James spoke about Aristotle and his theory that friendships revolve around 1) what is useful, 2) what is pleasurable and 3) what is good. A discussion on the couple’s honeymoon lead them to think about how we surround ourselves with people who are useful (those who help us with things), pleasurable (those always up for a good time) and good (those who we truly see the good in).

When we see the good in others, it often prompts us to want to be a better person. And this is something that can be a backbone of many successful relationships.

The couple then moved onto the meat of it – positive psychology for happier relationships. A few key areas were highlighted:

  • Promoting a healthy passion
  • Prioritising positive emotions
  • Mindfully savouring experiences together
  • Seeking out strengths in each other


They made an important point here about passion, and that it shouldn’t be obsessive or all consuming (as it is so often portrayed in movies). A closer look into the idea of strengths revealed a category called ‘giving and receiving strengths’, which include our capacity to love and be loved, forgiveness, kindness and gratitude.

Gratitude was highlighted and we delved into the benefits of gratitude within relationships and importantly, our reactions to gratitude.

Suzann made the point that for many of us, receiving a compliment makes us feel vulnerable and open, and for some of us this proves difficult. This can result in us deflecting the compliment, reciprocating it or even discounting it. Reactions that I’m sure we can all relate to.

They explained how these sorts of reactions can make the compliment giver feel, and suggested some better ways of reacting to compliments. One of the take-away lessons from the talk came here as the duo suggested the next time your partner/friend compliments you, to ask why it resonated with them. This gives you the opportunity to learn what they value in your relationship.
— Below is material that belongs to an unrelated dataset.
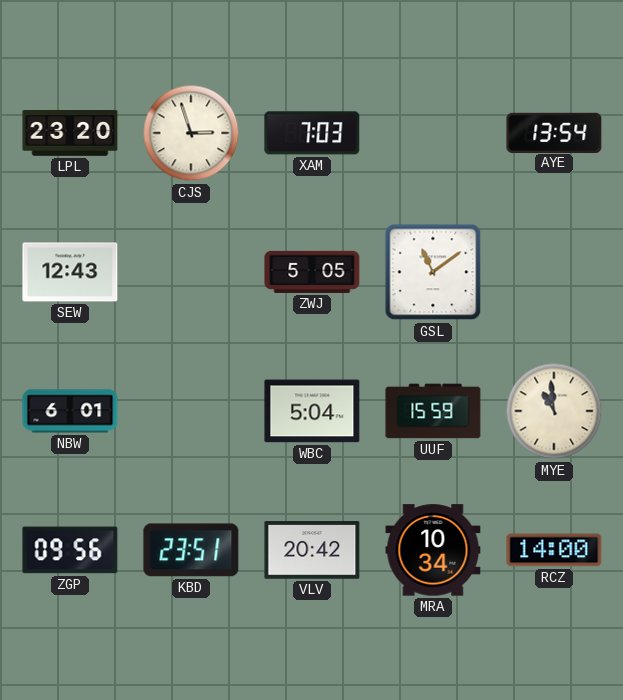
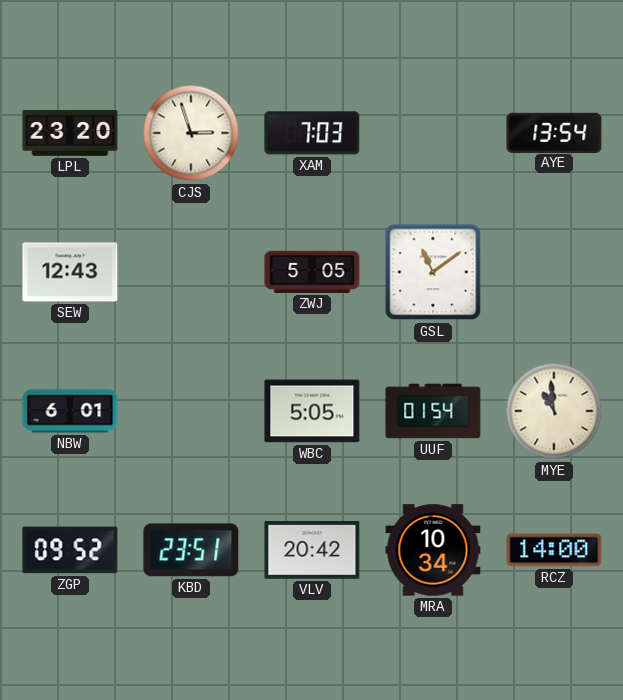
WBC: 5:04 -> 5:05
UUF: 15:59 -> 01:54
ZGP: 09:56 -> 09:52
Another top tip was to make sure your ‘thank yous’ are centred around them, not yourself

So instead of “Thank you for my present, I love it, it will be perfect for XYZ…” try to put the focus back on them, “Thank you for my present, you really thought about this and how it would be perfect for XYZ.”

Finally the couple discussed the idea of a strengths date. They suggest finding out what your strengths are (you could either take some time to list out what you feel your strengths are, or take this survey) and planning a date that combines both of your strengths.

For example, Suzann has a love for adventure, while James enjoys learning, so the couple had a date that involved a segway tour. Suzann got her adventure fix while James got to learn about the history of the place they were visiting.

Leaving the talk my mind was bubbling over with ideas. When I arrived at Waterloo, ready to catch my train home, I spotted everything was delayed. A quick Google revealed that sadly someone had walked onto the tracks in an attempted suicide.

Any frustration I had about getting home late dissipated as I was reminded how important it is for us to not only address mental illness and support those in need, but work towards prevention and encourage people to take an active interest in their mental health.

I gave my partner an extra squeeze that night, thankful for him and for our relationship, vowing to keep working at happiness together.